### What you need to do
Find the line that contains "Identify the location of 03". Output it and every line after it to the end of the records, exactly as they appear.

Stored data:
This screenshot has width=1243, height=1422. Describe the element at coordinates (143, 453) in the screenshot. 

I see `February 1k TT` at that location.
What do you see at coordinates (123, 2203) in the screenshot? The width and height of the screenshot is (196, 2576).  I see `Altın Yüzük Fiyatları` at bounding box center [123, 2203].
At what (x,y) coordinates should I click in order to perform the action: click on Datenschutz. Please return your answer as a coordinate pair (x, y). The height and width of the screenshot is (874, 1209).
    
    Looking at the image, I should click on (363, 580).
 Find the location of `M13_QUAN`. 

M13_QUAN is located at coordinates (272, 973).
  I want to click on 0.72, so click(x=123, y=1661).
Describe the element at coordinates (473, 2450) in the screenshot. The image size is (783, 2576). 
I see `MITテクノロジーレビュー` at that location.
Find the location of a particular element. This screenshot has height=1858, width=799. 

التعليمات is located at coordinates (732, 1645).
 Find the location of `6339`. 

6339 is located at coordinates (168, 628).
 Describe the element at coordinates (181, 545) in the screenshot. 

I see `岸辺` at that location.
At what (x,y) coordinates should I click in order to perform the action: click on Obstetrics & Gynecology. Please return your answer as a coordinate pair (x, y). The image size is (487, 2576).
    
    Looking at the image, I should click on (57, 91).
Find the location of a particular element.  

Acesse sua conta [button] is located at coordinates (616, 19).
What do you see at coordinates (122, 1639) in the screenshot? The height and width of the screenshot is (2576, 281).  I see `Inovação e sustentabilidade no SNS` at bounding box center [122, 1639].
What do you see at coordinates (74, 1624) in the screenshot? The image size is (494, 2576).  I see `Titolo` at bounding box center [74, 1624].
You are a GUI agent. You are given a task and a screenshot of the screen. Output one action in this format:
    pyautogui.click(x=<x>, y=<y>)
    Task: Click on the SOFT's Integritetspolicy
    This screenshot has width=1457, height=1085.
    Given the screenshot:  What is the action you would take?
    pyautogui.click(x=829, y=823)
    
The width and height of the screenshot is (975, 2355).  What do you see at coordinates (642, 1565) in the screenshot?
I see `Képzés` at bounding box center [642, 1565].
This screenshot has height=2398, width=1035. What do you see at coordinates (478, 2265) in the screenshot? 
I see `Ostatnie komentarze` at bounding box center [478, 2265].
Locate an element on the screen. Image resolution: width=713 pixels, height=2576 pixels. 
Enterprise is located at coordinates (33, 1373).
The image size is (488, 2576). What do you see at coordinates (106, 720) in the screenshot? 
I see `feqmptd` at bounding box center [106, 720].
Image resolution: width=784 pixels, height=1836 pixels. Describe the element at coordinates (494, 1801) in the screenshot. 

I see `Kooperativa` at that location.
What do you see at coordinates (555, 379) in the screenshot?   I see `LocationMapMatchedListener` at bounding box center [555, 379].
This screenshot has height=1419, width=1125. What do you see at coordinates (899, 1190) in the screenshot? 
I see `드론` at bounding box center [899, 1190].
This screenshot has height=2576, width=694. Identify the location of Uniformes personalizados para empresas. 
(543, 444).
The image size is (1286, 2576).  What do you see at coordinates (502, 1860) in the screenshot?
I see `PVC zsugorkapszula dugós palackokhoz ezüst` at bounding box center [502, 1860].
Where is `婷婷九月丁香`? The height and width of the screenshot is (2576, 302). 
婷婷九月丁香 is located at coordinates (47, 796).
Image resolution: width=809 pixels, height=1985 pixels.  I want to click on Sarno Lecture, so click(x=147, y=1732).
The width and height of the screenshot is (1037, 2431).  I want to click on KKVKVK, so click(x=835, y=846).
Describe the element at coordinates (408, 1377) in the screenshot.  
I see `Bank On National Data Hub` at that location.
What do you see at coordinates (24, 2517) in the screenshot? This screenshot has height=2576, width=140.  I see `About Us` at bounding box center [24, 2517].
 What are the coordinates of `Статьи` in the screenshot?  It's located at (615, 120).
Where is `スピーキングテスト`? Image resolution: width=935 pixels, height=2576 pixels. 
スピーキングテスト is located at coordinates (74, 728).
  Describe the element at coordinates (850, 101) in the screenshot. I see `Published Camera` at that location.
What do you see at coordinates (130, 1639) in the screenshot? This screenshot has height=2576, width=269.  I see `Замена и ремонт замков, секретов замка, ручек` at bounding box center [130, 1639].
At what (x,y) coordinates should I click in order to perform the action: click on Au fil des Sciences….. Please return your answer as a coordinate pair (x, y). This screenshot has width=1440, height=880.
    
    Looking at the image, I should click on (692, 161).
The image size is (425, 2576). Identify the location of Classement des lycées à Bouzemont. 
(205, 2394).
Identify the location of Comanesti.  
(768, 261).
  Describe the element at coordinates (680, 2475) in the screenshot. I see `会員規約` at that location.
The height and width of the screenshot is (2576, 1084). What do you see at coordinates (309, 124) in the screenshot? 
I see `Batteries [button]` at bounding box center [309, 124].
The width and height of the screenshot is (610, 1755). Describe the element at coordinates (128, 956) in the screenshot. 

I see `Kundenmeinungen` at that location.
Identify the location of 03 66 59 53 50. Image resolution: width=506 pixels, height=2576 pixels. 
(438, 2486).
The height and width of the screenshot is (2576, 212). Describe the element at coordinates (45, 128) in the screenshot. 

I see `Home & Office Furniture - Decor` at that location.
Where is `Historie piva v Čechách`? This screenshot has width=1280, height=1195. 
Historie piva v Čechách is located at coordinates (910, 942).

### Task result
Identify the location of 03 66 59 53 50. Image resolution: width=506 pixels, height=2576 pixels. 
(438, 2486).
The height and width of the screenshot is (2576, 212). Describe the element at coordinates (45, 128) in the screenshot. 

I see `Home & Office Furniture - Decor` at that location.
Where is `Historie piva v Čechách`? This screenshot has width=1280, height=1195. 
Historie piva v Čechách is located at coordinates (910, 942).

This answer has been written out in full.